_The task_: In the entries below, how many lines hold the string "elektrické"? Answer with the number only.

[Stored data entries]
━━━━━━
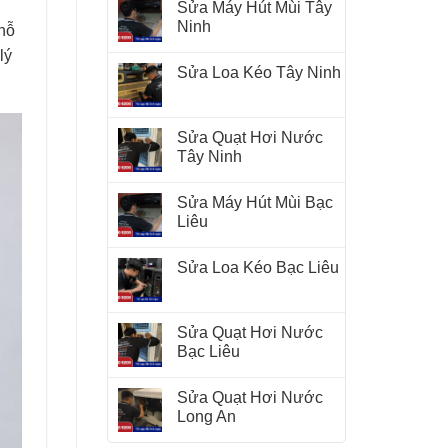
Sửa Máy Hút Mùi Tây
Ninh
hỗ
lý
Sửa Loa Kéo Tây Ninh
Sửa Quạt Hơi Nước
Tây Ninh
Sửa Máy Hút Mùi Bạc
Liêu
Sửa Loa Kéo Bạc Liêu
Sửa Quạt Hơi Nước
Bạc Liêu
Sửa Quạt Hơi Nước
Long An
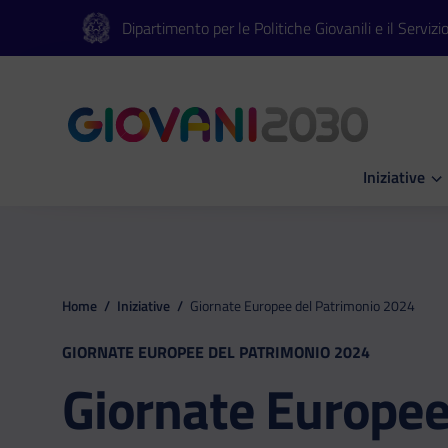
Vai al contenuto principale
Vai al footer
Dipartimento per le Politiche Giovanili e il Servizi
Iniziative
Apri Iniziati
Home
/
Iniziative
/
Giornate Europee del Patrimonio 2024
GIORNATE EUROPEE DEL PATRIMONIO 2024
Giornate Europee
━━━━━━
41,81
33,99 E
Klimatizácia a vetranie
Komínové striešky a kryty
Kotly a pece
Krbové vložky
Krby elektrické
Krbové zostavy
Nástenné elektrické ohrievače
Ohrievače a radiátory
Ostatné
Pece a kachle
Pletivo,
━━━━━━
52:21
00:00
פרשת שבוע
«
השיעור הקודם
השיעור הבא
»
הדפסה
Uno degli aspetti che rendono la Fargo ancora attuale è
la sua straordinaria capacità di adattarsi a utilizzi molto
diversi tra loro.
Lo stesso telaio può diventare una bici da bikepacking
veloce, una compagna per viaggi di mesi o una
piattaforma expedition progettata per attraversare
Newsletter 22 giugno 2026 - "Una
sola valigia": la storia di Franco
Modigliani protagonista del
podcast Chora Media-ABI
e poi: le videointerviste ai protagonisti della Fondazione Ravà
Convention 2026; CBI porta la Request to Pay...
━━━━━━
_Response to the task_: 2